A verbatim copy of all the data is required; the pictures should not appear in it.
*** Opening Listed records ***
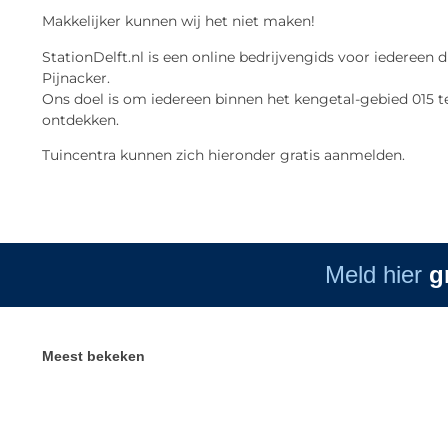
Makkelijker kunnen wij het niet maken!
StationDelft.nl is een online bedrijvengids voor iedereen d
Pijnacker.
Ons doel is om iedereen binnen het kengetal-gebied 015 te
ontdekken.
Tuincentra kunnen zich hieronder gratis aanmelden.
Meld hier
g
Meest bekeken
*** Closing Listed records ***
Written solution ▸
Makkelijker kunnen wij het niet maken!
StationDelft.nl is een online bedrijvengids voor iedereen d
Pijnacker.
Ons doel is om iedereen binnen het kengetal-gebied 015 te
ontdekken.
Tuincentra kunnen zich hieronder gratis aanmelden.
Meld hier
g
Meest bekeken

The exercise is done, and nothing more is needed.